Les horticulteurs ont développé de grandes plantes et fleurs telles que Cattleya, hibiscus, nidulaire qui ressemblaient souvent à des organes génitaux hypertrophiés (les plantes naturelles sont souvent beaucoup plus petites et moins colorées). Ces hybrides rendaient l’analogie sexuelle encore plus évidente.
À la fin du XIXe siècle, les hybrides artificiels furent utilisés pour décrire indirectement des scènes quasi pornographiques. Voici un exemple de Le meurtre (1895), un roman célèbre de Émile Zola. Au lieu de décrire les personnages faisant l’amour, il décrit les plantes : « A mesure que leurs regards pénétraient dans les coins de la serre, l’obscurité se remplissait d’une débauche plus furieuse de feuilles et de tiges ; on ne distinguait plus sur les terrasses entre les marantas, doux comme du velours, les gloxinias aux clochettes pourpres, les dracoenas, comme des lames de vieille laque ; c’était une grande danse de plantes vivantes se poursuivant avec une ferveur insatisfaite.
La plupart des hybrides créés à cette époque étaient stériles. Ils sont alors devenus une métaphore de la sexualité « improductive ». Parce qu’ils ont été créés par l’homme, ils pourraient être considérés comme une perversion des lois de la nature. Comparer les femmes à ces hybrides était une façon de critiquer ce qui était considéré comme le caractère artificiel de leur infertilité ou de leur décision de ne pas avoir d’enfants.
Les femmes fertiles en âge de procréer étaient souvent comparées à des fleurs naturelles plus classiques comme les roses ou les lys.
A l’époque, la France était obsédée par sa faible natalité. De nombreux hommes politiques pensaient que cela expliquait pourquoi la France avait perdu la guerre contre la Prusse (1870-1871).

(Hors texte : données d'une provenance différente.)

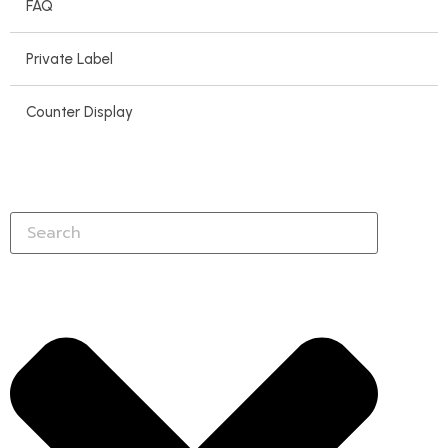
FAQ
Private Label
Counter Display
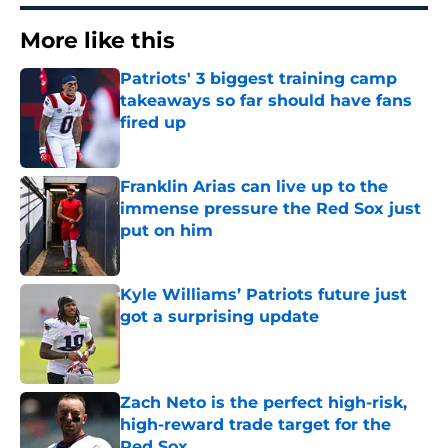
More like this
Patriots' 3 biggest training camp
takeaways so far should have fans
fired up
Published by on Invalid Date
Franklin Arias can live up to the
immense pressure the Red Sox just
put on him
Published by on Invalid Date
Kyle Williams’ Patriots future just
got a surprising update
Published by on Invalid Date
Zach Neto is the perfect high-risk,
high-reward trade target for the
Red Sox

Les femmes sans enfants étaient donc également considérées comme de mauvaises citoyennes.
Par leurs comparaisons avec des fleurs hybrides et stériles, les femmes qui ne pouvaient pas ou choisissaient de ne pas se reproduire étaient jugées non françaises, indésirables et, à certains égards, monstrueuses.
Comprendre comment les femmes sont associées à la nature et très souvent comparées aux fleurs est essentiel pour comprendre comment le fait de ne pas avoir d’enfants continue d’être diabolisé dans la société contemporaine. Comme le démontrent l’art contemporain, la culture et le langage même que nous utilisons, les femmes sans enfants sont encore souvent décrites comme « contre nature » ou biologiquement déviantes.